[Goal of the exercise]
Only the pictures stay out; please return all the entries below exactly as written.

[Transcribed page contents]
==============================
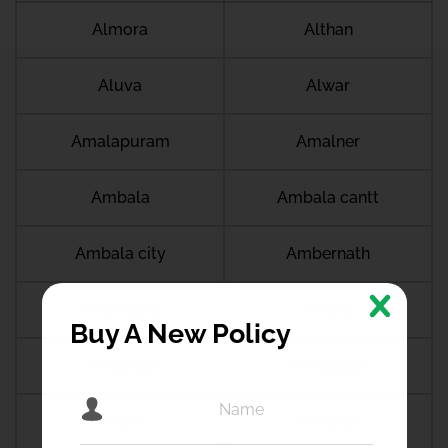
Almora
Althan
Aluva
Alwar
Amalapuram
Amalner
Ambala
Ambala cantt
Ambala city
Ambernath
Ambikapur
Ambur
Buy A New Policy
Amdanga
Ameerpet
Amethi
Amravati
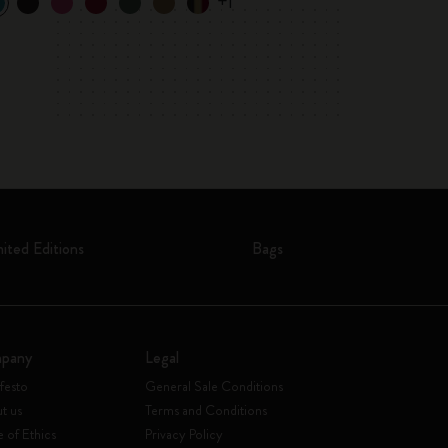
+1
mited Editions
Bags
pany
Legal
festo
General Sale Conditions
t us
Terms and Conditions
 of Ethics
Privacy Policy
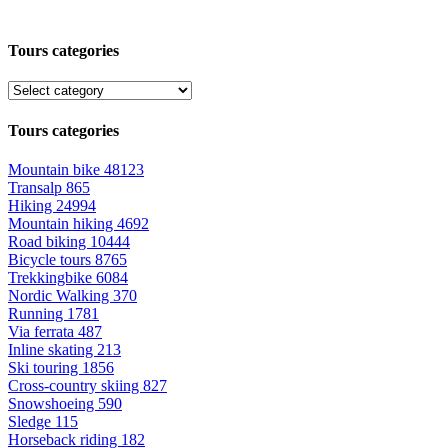
Tours categories
Tours categories
Mountain bike
48123
Transalp
865
Hiking
24994
Mountain hiking
4692
Road biking
10444
Bicycle tours
8765
Trekkingbike
6084
Nordic Walking
370
Running
1781
Via ferrata
487
Inline skating
213
Ski touring
1856
Cross-country skiing
827
Snowshoeing
590
Sledge
115
Horseback riding
182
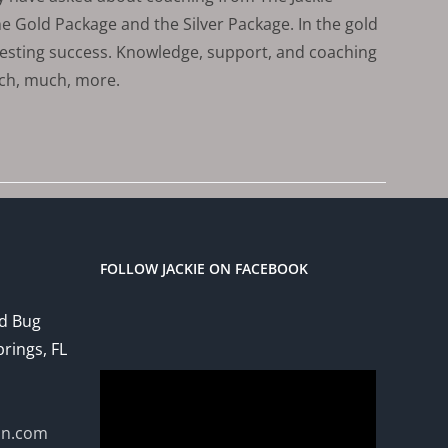
 Gold Package and the Silver Package. In the gold
vesting success. Knowledge, support, and coaching
uch, much, more.
FOLLOW JACKIE ON FACEBOOK
ed Bug
prings, FL
Video
Player
on.com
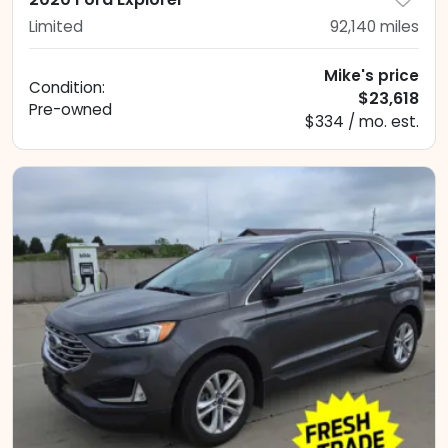
Limited
92,140
miles
Mike's price
Condition:
$23,618
Pre-owned
$334 / mo. est.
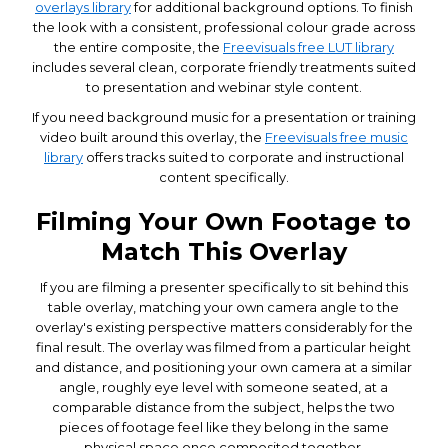
overlays library
for additional background options. To finish
the look with a consistent, professional colour grade across
the entire composite, the
Freevisuals free LUT library
includes several clean, corporate friendly treatments suited
to presentation and webinar style content.
If you need background music for a presentation or training
video built around this overlay, the
Freevisuals free music
library
offers tracks suited to corporate and instructional
content specifically.
Filming Your Own Footage to
Match This Overlay
If you are filming a presenter specifically to sit behind this
table overlay, matching your own camera angle to the
overlay's existing perspective matters considerably for the
final result. The overlay was filmed from a particular height
and distance, and positioning your own camera at a similar
angle, roughly eye level with someone seated, at a
comparable distance from the subject, helps the two
pieces of footage feel like they belong in the same
physical space once composited together.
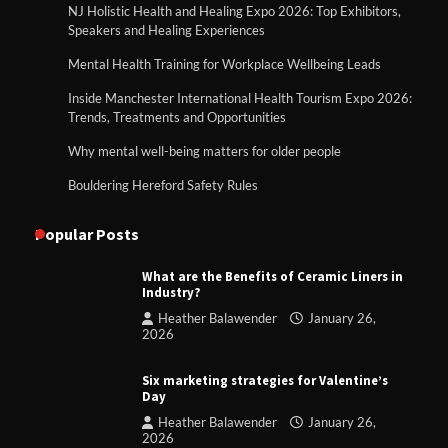
NJ Holistic Health and Healing Expo 2026: Top Exhibitors,
Speakers and Healing Experiences
Mental Health Training for Workplace Wellbeing Leads
Inside Manchester International Health Tourism Expo 2026:
Trends, Treatments and Opportunities
Why mental well-being matters for older people
Bouldering Hereford Safety Rules
Popular Posts
What are the Benefits of Ceramic Liners in
Industry?
Heather Balawender
January 26,
2026
Six marketing strategies for Valentine’s
Day
Heather Balawender
January 26,
2026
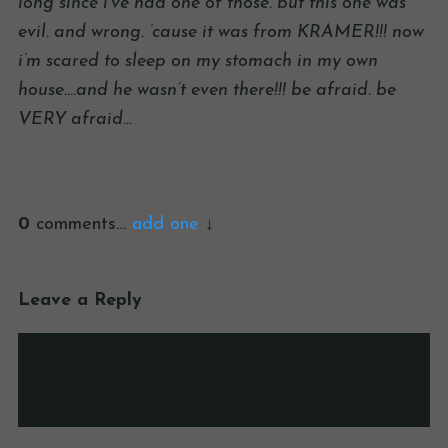
long since i’ve had one of those. but this one was
evil. and wrong. ’cause it was from KRAMER!!! now
i’m scared to sleep on my stomach in my own
house….and he wasn’t even there!!! be afraid. be
VERY afraid…
0
comments…
add one
Leave a Reply
Your email address will not be published.
Required fields are marked
*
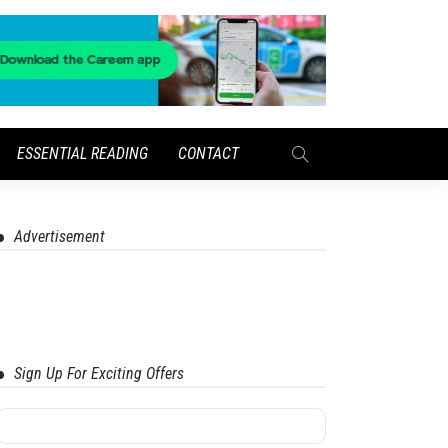
ESSENTIAL READING
CONTACT
Advertisement
Sign Up For Exciting Offers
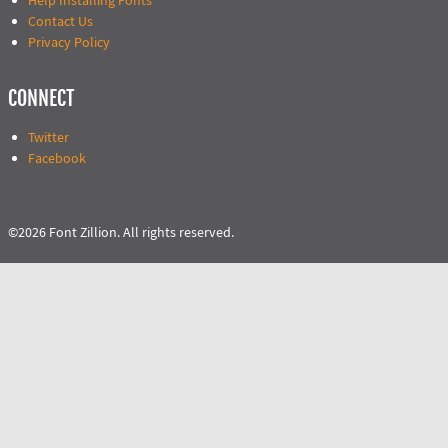
Help Installing Fonts
Contact Us
Privacy Policy
CONNECT
Twitter
Facebook
©2026 Font Zillion. All rights reserved.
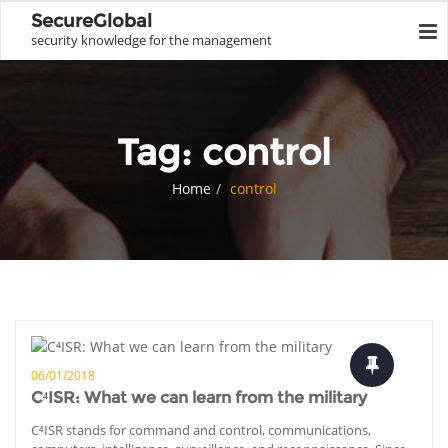
SecureGlobal
security knowledge for the management
Tag:
control
Home
control
06/01/2018
C⁴ISR: What we can learn from the military
C⁴ISR stands for command and control, communications,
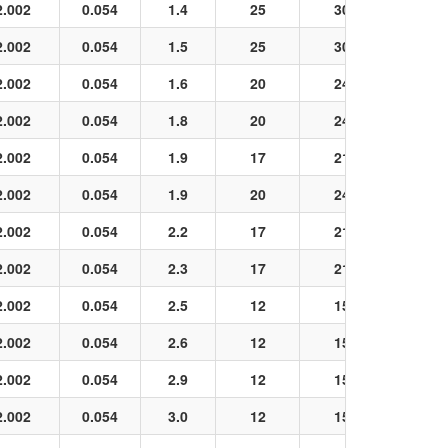
2.002
0.054
1.4
25
30
Black
2.002
0.054
1.5
25
30
Black
2.002
0.054
1.6
20
24
Black
2.002
0.054
1.8
20
24
Black
2.002
0.054
1.9
17
21
Black
2.002
0.054
1.9
20
24
Black
2.002
0.054
2.2
17
21
Black
2.002
0.054
2.3
17
21
Black
2.002
0.054
2.5
12
15
Black
2.002
0.054
2.6
12
15
Black
2.002
0.054
2.9
12
15
Black
2.002
0.054
3.0
12
15
Black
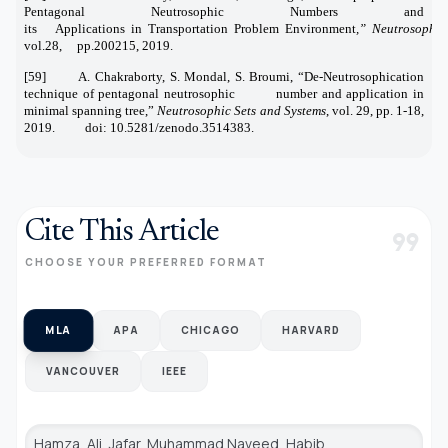
Pentagonal Neutrosophic Numbers and
its Applications in Transportation Problem Environment
,” Neutrosophic
vol.28, pp.200215, 2019.
[59] A. Chakraborty, S. Mondal, S. Broumi, “De-Neutrosophication
technique of pentagonal neutrosophic number and application in
minimal spanning tree,”
Neutrosophic Sets and Systems
, vol. 29, pp. 1-18,
2019. doi: 10.5281/zenodo.3514383.
Cite This Article
format_quote
CHOOSE YOUR PREFERRED FORMAT
MLA
APA
CHICAGO
HARVARD
VANCOUVER
IEEE
Hamza, Ali, Jafar, Muhammad Naveed, Habib,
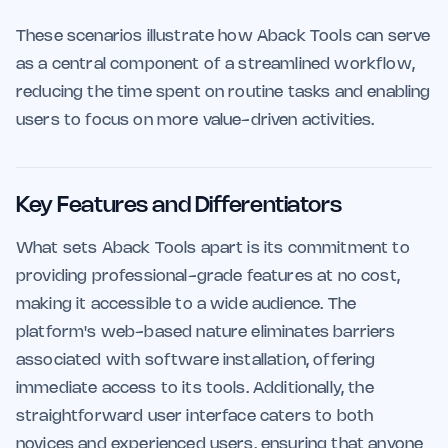
These scenarios illustrate how Aback Tools can serve
as a central component of a streamlined workflow,
reducing the time spent on routine tasks and enabling
users to focus on more value-driven activities.
Key Features and Differentiators
What sets Aback Tools apart is its commitment to
providing professional-grade features at no cost,
making it accessible to a wide audience. The
platform's web-based nature eliminates barriers
associated with software installation, offering
immediate access to its tools. Additionally, the
straightforward user interface caters to both
novices and experienced users, ensuring that anyone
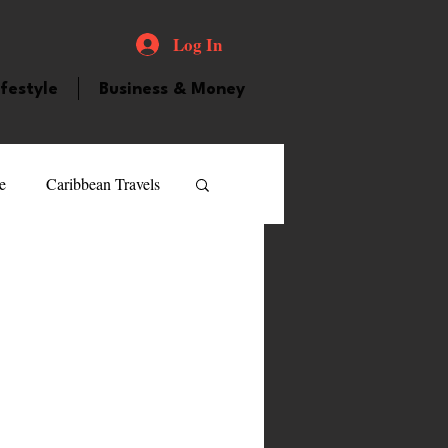
Log In
ifestyle
Business & Money
e
Caribbean Travels
ood and Drink
Videos
atured Personality
guilla
Guyana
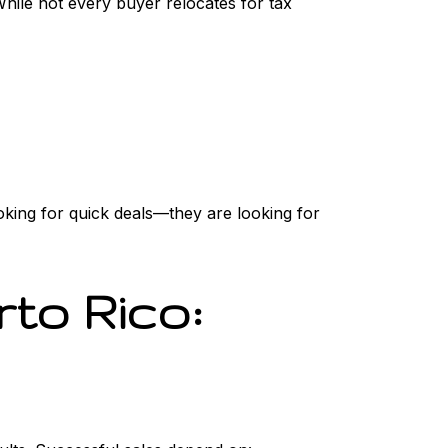
While not every buyer relocates for tax
oking for quick deals—they are looking for
rto Rico:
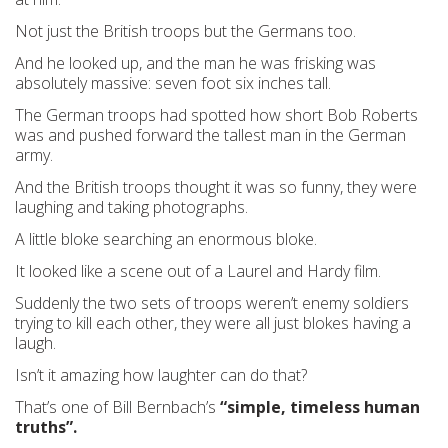
Not just the British troops but the Germans too.
And he looked up, and the man he was frisking was
absolutely massive: seven foot six inches tall.
The German troops had spotted how short Bob Roberts
was and pushed forward the tallest man in the German
army.
And the British troops thought it was so funny, they were
laughing and taking photographs.
A little bloke searching an enormous bloke.
It looked like a scene out of a Laurel and Hardy film.
Suddenly the two sets of troops weren’t enemy soldiers
trying to kill each other, they were all just blokes having a
laugh.
Isn’t it amazing how laughter can do that?
That’s one of Bill Bernbach’s
“simple, timeless human
truths”.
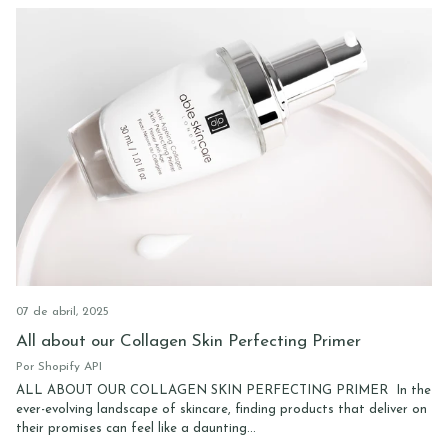
07 de abril, 2025
All about our Collagen Skin Perfecting Primer
Por Shopify API
ALL ABOUT OUR COLLAGEN SKIN PERFECTING PRIMER In the
ever-evolving landscape of skincare, finding products that deliver on
their promises can feel like a daunting...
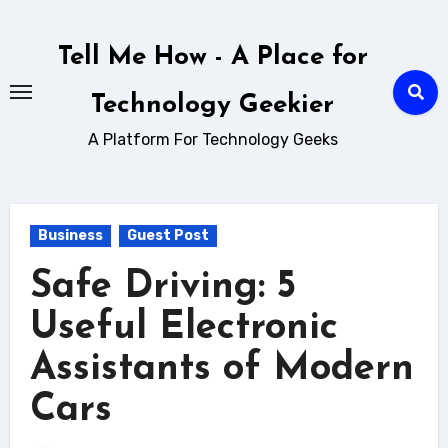
Skip
to
Tell Me How - A Place for
content
Technology Geekier
A Platform For Technology Geeks
Business
Guest Post
Safe Driving: 5
Useful Electronic
Assistants of Modern
Cars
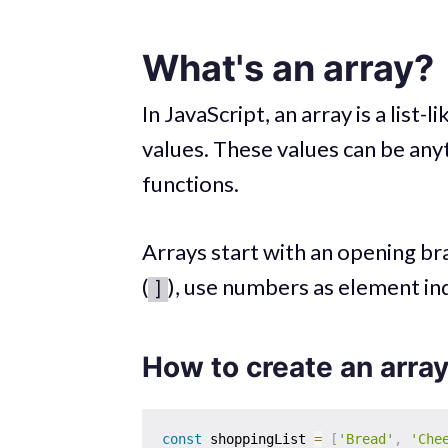
What's an array?
In JavaScript, an array is a lis
values. These values can be anyt
functions.
Arrays start with an opening bra
(
), use numbers as element in
]
How to create an array
const
 shoppingList 
=
[
'Bread'
,
'Che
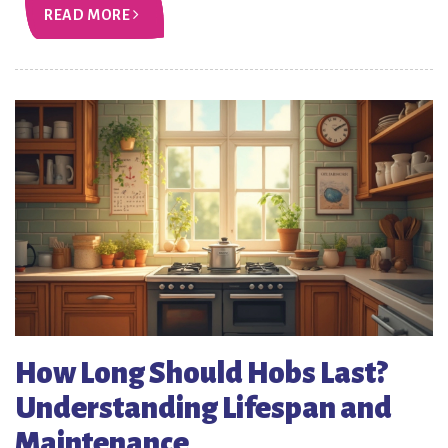
READ MORE
How Long Should Hobs Last?
Understanding Lifespan and
Maintenance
==============================
[Answer box]
Almora
Althan
Aluva
Alwar
Amalapuram
Amalner
Ambala
Ambala cantt
Ambala city
Ambernath
Ambikapur
Ambur
Buy A New Policy
Amdanga
Ameerpet
Amethi
Amravati
+1
mited Editions
Bags
pany
Legal
festo
General Sale Conditions
t us
Terms and Conditions
 of Ethics
Privacy Policy
Tours categories
Tours categories
Mountain bike
48123
Transalp
865
Hiking
24994
Mountain hiking
4692
Road biking
10444
Bicycle tours
8765
Trekkingbike
6084
Nordic Walking
370
Running
1781
Via ferrata
487
Inline skating
213
Ski touring
1856
Cross-country skiing
827
Snowshoeing
590
Sledge
115
Horseback riding
182
 Gold Package and the Silver Package. In the gold
vesting success. Knowledge, support, and coaching
uch, much, more.
FOLLOW JACKIE ON FACEBOOK
ed Bug
prings, FL
Video
Player
on.com
Limited
92,140
miles
Mike's price
Condition:
$23,618
Pre-owned
$334 / mo. est.
overlays library
for additional background options. To finish
the look with a consistent, professional colour grade across
the entire composite, the
Freevisuals free LUT library
includes several clean, corporate friendly treatments suited
to presentation and webinar style content.
If you need background music for a presentation or training
video built around this overlay, the
Freevisuals free music
library
offers tracks suited to corporate and instructional
content specifically.
Filming Your Own Footage to
Match This Overlay
If you are filming a presenter specifically to sit behind this
table overlay, matching your own camera angle to the
overlay's existing perspective matters considerably for the
final result. The overlay was filmed from a particular height
and distance, and positioning your own camera at a similar
angle, roughly eye level with someone seated, at a
comparable distance from the subject, helps the two
pieces of footage feel like they belong in the same
physical space once composited together.
NJ Holistic Health and Healing Expo 2026: Top Exhibitors,
Speakers and Healing Experiences
Mental Health Training for Workplace Wellbeing Leads
Inside Manchester International Health Tourism Expo 2026:
Trends, Treatments and Opportunities
Why mental well-being matters for older people
Bouldering Hereford Safety Rules
Popular Posts
What are the Benefits of Ceramic Liners in
Industry?
Heather Balawender
January 26,
2026
Six marketing strategies for Valentine’s
Day
Heather Balawender
January 26,
2026
long since i’ve had one of those. but this one was
evil. and wrong. ’cause it was from KRAMER!!! now
i’m scared to sleep on my stomach in my own
house….and he wasn’t even there!!! be afraid. be
VERY afraid…
0
comments…
add one
Leave a Reply
Your email address will not be published.
Required fields are marked
*
ESSENTIAL READING
CONTACT
Advertisement
Sign Up For Exciting Offers
Help Installing Fonts
Contact Us
Privacy Policy
CONNECT
Twitter
Facebook
©2026 Font Zillion. All rights reserved.
SecureGlobal
security knowledge for the management
Tag:
control
Home
control
06/01/2018
C⁴ISR: What we can learn from the military
C⁴ISR stands for command and control, communications,
2.002
0.054
1.4
25
30
Black
2.002
0.054
1.5
25
30
Black
2.002
0.054
1.6
20
24
Black
2.002
0.054
1.8
20
24
Black
2.002
0.054
1.9
17
21
Black
2.002
0.054
1.9
20
24
Black
2.002
0.054
2.2
17
21
Black
2.002
0.054
2.3
17
21
Black
2.002
0.054
2.5
12
15
Black
2.002
0.054
2.6
12
15
Black
2.002
0.054
2.9
12
15
Black
2.002
0.054
3.0
12
15
Black
Pentagonal Neutrosophic Numbers and
its Applications in Transportation Problem Environment
,” Neutrosophic
vol.28, pp.200215, 2019.
[59] A. Chakraborty, S. Mondal, S. Broumi, “De-Neutrosophication
technique of pentagonal neutrosophic number and application in
minimal spanning tree,”
Neutrosophic Sets and Systems
, vol. 29, pp. 1-18,
2019. doi: 10.5281/zenodo.3514383.
Cite This Article
format_quote
CHOOSE YOUR PREFERRED FORMAT
MLA
APA
CHICAGO
HARVARD
VANCOUVER
IEEE
Hamza, Ali, Jafar, Muhammad Naveed, Habib,
These scenarios illustrate how Aback Tools can serve
as a central component of a streamlined workflow,
reducing the time spent on routine tasks and enabling
users to focus on more value-driven activities.
Key Features and Differentiators
What sets Aback Tools apart is its commitment to
providing professional-grade features at no cost,
making it accessible to a wide audience. The
platform's web-based nature eliminates barriers
associated with software installation, offering
immediate access to its tools. Additionally, the
straightforward user interface caters to both
novices and experienced users, ensuring that anyone
Log In
ifestyle
Business & Money
e
Caribbean Travels
ood and Drink
Videos
atured Personality
guilla
Guyana
While not every buyer relocates for tax
oking for quick deals—they are looking for
rto Rico:
Not just the British troops but the Germans too.
And he looked up, and the man he was frisking was
absolutely massive: seven foot six inches tall.
The German troops had spotted how short Bob Roberts
was and pushed forward the tallest man in the German
army.
And the British troops thought it was so funny, they were
laughing and taking photographs.
A little bloke searching an enormous bloke.
It looked like a scene out of a Laurel and Hardy film.
Suddenly the two sets of troops weren’t enemy soldiers
trying to kill each other, they were all just blokes having a
laugh.
Isn’t it amazing how laughter can do that?
That’s one of Bill Bernbach’s
“simple, timeless human
truths”.
07 de abril, 2025
All about our Collagen Skin Perfecting Primer
Por Shopify API
ALL ABOUT OUR COLLAGEN SKIN PERFECTING PRIMER In the
ever-evolving landscape of skincare, finding products that deliver on
their promises can feel like a daunting...
Skip
to
Tell Me How - A Place for
content
Technology Geekier
A Platform For Technology Geeks
Business
Guest Post
Safe Driving: 5
Useful Electronic
Assistants of Modern
Cars
What's an array?
In JavaScript, an array is a lis
values. These values can be anyt
functions.
Arrays start with an opening bra
(
), use numbers as element in
]
How to create an array
const
 shoppingList 
=
[
'Bread'
,
'Che
READ MORE
How Long Should Hobs Last?
Understanding Lifespan and
Maintenance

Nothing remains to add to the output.